> Data for this exercise:
::::::
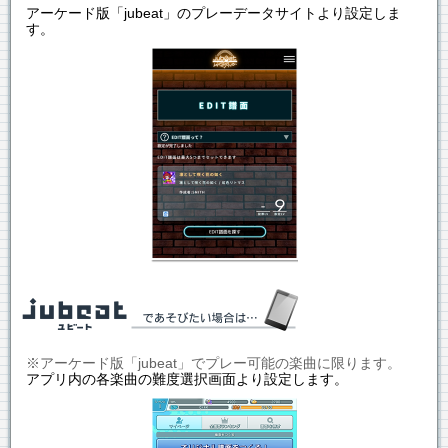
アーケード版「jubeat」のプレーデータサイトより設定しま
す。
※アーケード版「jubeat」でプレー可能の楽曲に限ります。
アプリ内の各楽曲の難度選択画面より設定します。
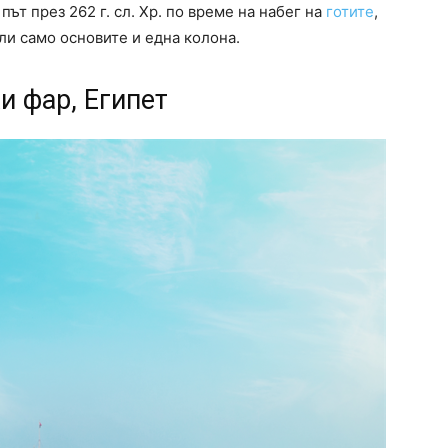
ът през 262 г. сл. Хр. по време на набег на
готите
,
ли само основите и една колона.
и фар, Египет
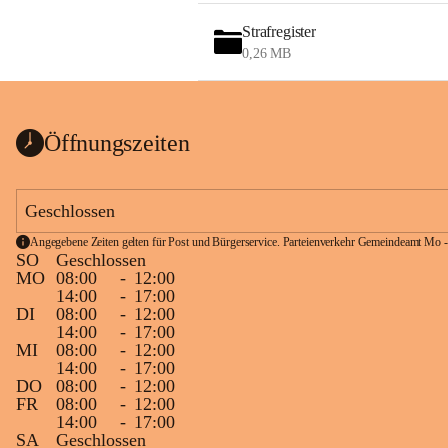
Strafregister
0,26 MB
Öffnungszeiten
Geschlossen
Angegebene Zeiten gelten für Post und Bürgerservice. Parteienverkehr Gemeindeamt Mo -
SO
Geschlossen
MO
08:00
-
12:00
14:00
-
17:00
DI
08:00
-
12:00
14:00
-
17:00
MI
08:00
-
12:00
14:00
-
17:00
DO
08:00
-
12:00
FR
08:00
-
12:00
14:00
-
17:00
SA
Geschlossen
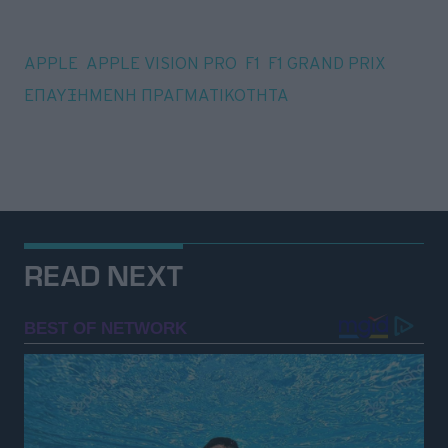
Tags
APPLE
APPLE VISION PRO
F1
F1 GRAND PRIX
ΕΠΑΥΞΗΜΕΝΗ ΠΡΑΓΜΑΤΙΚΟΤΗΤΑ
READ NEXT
::::::
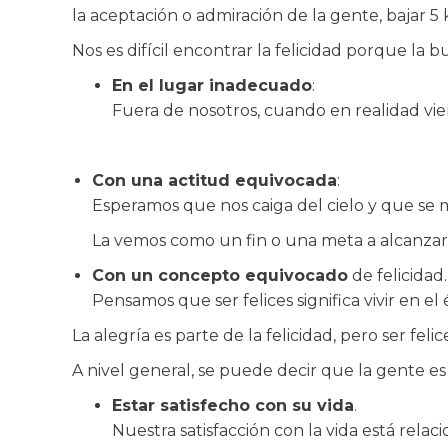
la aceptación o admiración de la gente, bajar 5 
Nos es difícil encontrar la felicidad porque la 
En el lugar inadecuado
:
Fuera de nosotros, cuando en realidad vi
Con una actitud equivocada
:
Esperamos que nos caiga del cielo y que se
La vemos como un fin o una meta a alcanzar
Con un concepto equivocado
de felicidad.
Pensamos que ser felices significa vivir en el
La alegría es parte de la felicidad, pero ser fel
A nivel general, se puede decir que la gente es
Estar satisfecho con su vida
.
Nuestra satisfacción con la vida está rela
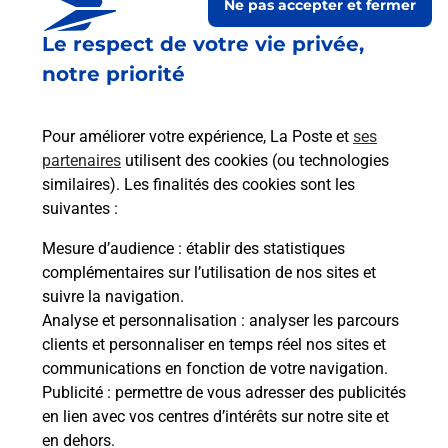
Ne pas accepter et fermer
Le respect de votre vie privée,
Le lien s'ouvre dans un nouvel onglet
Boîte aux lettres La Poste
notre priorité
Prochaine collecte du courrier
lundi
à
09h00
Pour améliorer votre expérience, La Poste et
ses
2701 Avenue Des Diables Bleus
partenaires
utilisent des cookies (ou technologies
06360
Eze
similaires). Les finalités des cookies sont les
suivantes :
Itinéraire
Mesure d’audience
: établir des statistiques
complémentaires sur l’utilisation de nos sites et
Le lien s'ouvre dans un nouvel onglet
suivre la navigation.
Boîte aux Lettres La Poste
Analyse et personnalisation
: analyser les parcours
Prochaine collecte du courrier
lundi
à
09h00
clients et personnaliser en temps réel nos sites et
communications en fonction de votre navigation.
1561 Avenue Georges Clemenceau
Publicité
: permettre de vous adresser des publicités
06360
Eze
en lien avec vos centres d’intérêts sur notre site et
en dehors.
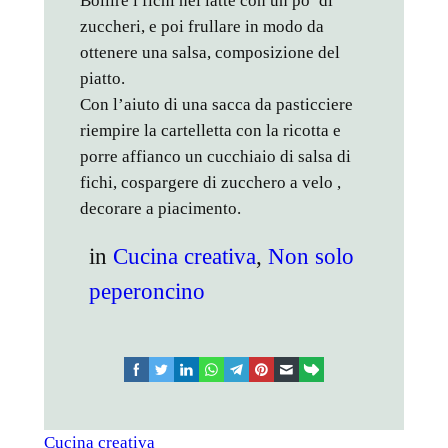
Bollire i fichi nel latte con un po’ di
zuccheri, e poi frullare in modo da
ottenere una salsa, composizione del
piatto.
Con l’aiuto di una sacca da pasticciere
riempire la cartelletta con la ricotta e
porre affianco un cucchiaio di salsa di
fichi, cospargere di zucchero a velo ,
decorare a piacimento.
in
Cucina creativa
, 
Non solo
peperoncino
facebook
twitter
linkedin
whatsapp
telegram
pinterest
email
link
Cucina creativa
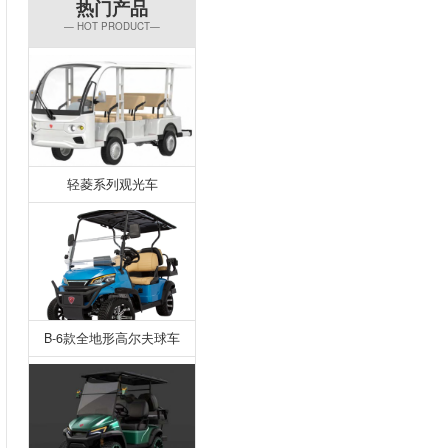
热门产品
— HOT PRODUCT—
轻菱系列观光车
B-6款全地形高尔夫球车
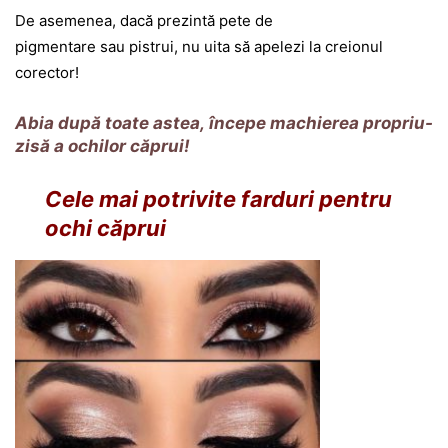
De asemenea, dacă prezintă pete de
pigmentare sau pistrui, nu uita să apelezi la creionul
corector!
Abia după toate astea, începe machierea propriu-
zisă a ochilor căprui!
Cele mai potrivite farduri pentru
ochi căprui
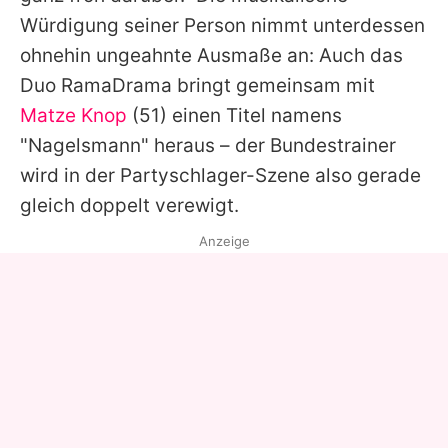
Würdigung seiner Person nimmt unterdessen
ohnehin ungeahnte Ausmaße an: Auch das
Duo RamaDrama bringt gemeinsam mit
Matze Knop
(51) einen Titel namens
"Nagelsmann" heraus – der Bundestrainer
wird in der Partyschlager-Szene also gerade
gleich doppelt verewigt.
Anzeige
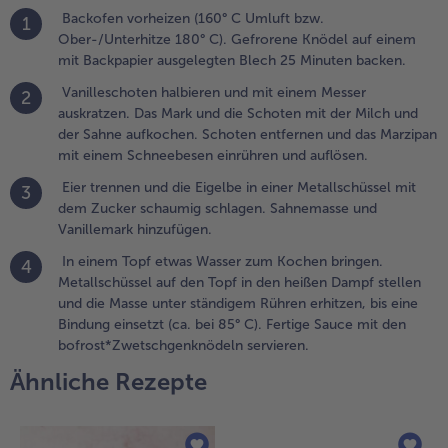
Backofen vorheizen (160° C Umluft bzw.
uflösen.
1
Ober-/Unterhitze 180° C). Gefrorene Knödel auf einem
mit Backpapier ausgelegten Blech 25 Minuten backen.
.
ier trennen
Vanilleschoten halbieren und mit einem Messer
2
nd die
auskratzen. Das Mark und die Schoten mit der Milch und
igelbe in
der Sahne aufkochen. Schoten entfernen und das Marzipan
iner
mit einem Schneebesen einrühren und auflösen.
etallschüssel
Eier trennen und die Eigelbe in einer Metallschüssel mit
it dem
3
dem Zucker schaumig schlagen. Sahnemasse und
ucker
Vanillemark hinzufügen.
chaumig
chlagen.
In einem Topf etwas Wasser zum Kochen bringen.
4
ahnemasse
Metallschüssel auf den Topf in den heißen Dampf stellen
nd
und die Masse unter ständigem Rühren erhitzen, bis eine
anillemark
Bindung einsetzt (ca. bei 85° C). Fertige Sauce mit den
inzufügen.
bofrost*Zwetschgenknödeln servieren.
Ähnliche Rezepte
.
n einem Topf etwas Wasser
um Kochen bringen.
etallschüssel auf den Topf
::::::
> Problem statement:
In the material above, which lines contain "Avenue"? Copy each of them.

> Written response:
2701 Avenue Des Diables Bleus
1561 Avenue Georges Clemenceau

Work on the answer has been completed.